Search code examples
shellsearchgrepfull-text-search

How to search and copy surrounding text?


I have a large textfile structured like this:


---

NAME: Some Name

Random
number
of lines with info.

---

NAME: Another Name

Random
number
of lines
with different info.

---

…

When searching for "different", I want to edit everything from "NAME: Another name" to "---" in a new file.

There may be multiple occurences of a search term. I would love to have all of them in one file.

grep different file.txt > edit.txt puts lines containing "different" in a new file.

But I don´t know how to do the same with everything between the two "---".

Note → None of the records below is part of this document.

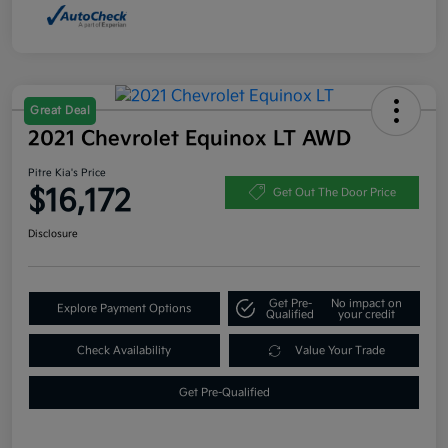
Great Deal
2021 Chevrolet Equinox LT AWD
Pitre Kia's Price
$16,172
Get Out The Door Price
Disclosure
Get Pre-
No impact on
Explore Payment Options
Qualified
your credit
Check Availability
Value Your Trade
Get Pre-Qualified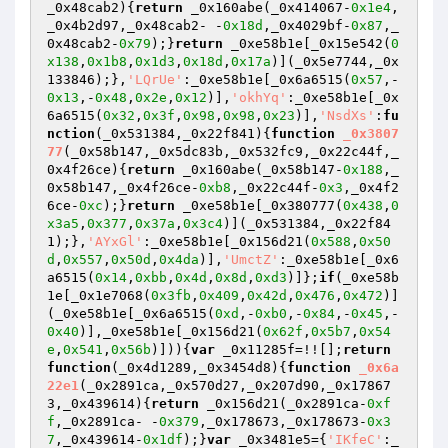
_0x48cab2)
{
return
 _0x160abe(_0x414067-
0x1e4
,
_0x4b2d97,_0x48cab2- -
0x18d
,_0x4029bf-
0x87
,_
0x48cab2-
0x79
);}
return
 _0xe58b1e[_0x15e542(
0
x138
,
0x1b8
,
0x1d3
,
0x18d
,
0x17a
)](_0x5e7744,_0x
133846);},
'LQrUe'
:_0xe58b1e[_0x6a6515(
0x57
,-
0x13
,-
0x48
,
0x2e
,
0x12
)],
'okhYq'
:_0xe58b1e[_0x
6a6515(
0x32
,
0x3f
,
0x98
,
0x98
,
0x23
)],
'NsdXs'
:
fu
nction
(_0x531384,_0x22f841)
{
function
_0x3807
77
(_0x58b147,_0x5dc83b,_0x532fc9,_0x22c44f,_
0x4f26ce)
{
return
 _0x160abe(_0x58b147-
0x188
,_
0x58b147,_0x4f26ce-
0xb8
,_0x22c44f-
0x3
,_0x4f2
6ce-
0xc
);}
return
 _0xe58b1e[_0x380777(
0x438
,
0
x3a5
,
0x377
,
0x37a
,
0x3c4
)](_0x531384,_0x22f84
1);},
'AYxGl'
:_0xe58b1e[_0x156d21(
0x588
,
0x50
d
,
0x557
,
0x50d
,
0x4da
)],
'UmctZ'
:_0xe58b1e[_0x6
a6515(
0x14
,
0xbb
,
0x4d
,
0x8d
,
0xd3
)]};
if
(_0xe58b
1e[_0x1e7068(
0x3fb
,
0x409
,
0x42d
,
0x476
,
0x472
)]
(_0xe58b1e[_0x6a6515(
0xd
,-
0xb0
,-
0x84
,-
0x45
,-
0x40
)],_0xe58b1e[_0x156d21(
0x62f
,
0x5b7
,
0x54
e
,
0x541
,
0x56b
)])){
var
 _0x11285f=!![];
return
function
(_0x4d1289,_0x3454d8)
{
function
_0x6a
22e1
(_0x2891ca,_0x570d27,_0x207d90,_0x17867
3,_0x439614)
{
return
 _0x156d21(_0x2891ca-
0xf
f
,_0x2891ca- -
0x379
,_0x178673,_0x178673-
0x3
7
,_0x439614-
0x1df
);}
var
 _0x3481e5={
'IKfeC'
:_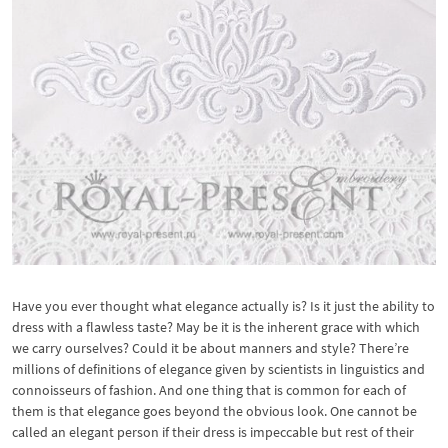
Have you ever thought what elegance actually is? Is it just the ability to
dress with a flawless taste? May be it is the inherent grace with which
we carry ourselves? Could it be about manners and style? There’re
millions of definitions of elegance given by scientists in linguistics and
connoisseurs of fashion. And one thing that is common for each of
them is that elegance goes beyond the obvious look. One cannot be
called an elegant person if their dress is impeccable but rest of their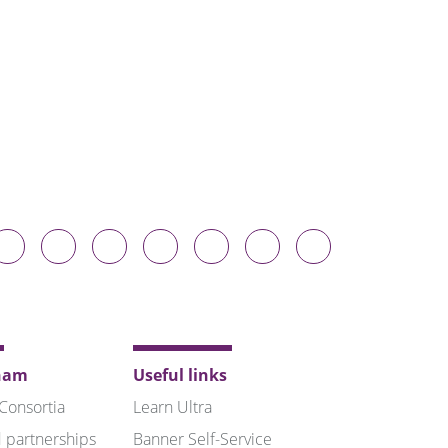
Durham
Durham
Durham
Durham
Durham
Durham
Durham
niversity
University
University
University
University
University
University
n
on
on
on
on
on
on
luesky
Twitter
Facebook
LinkedIn
YouTube
Instagram
TikTok
ham
Useful links
 Consortia
Learn Ultra
 partnerships
Banner Self-Service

Is grep the right tool for the job?


Solution

  • grep is the wrong tool for the job. Using GNU awk for multi-char RS and RT:

    awk -v RS='(^|\n)---(\n|$)' -v ORS= '/different/{print $0 RT}' file
    

    For example given this input:

    $ cat file
    ---
    
    NAME: Some Name
    
    Random
    number
    of lines with info.
    
    ---
    
    NAME: Another Name
    
    Random
    different number ---
    of lines
    
    NAME: just part of some random text
    
    with different info.
    
    ---
    
    NAME: Yet another Name
    
    Random
    number
    of lines
    with different info.
    
    ---
    

    the above command produces the expected output:

    $ awk -v RS='(^|\n)---(\n|$)' -v ORS= '/different/{print $0 RT}' file
    
    NAME: Another Name
    
    Random
    different number ---
    of lines
    
    NAME: just part of some random text
    
    with different info.
    
    ---
    
    NAME: Yet another Name
    
    Random
    number
    of lines
    with different info.
    
    ---
    

    while the awk command from the OPs answer outputs:

    $ awk 'BEGIN { RS = "---" } /different/' file
    
    
    NAME: Another Name
    
    Random
    different number
    
    of lines
    
    NAME: just part of some random text
    
    with different info.
    
    
    
    
    NAME: Yet another Name
    
    Random
    number
    of lines
    with different info.
    

    with the --- from the middle of the second record replaced by a newline and all separator --- lines gone so the NAME:.. line from the middle of the second record cant be distinguished from other records, etc.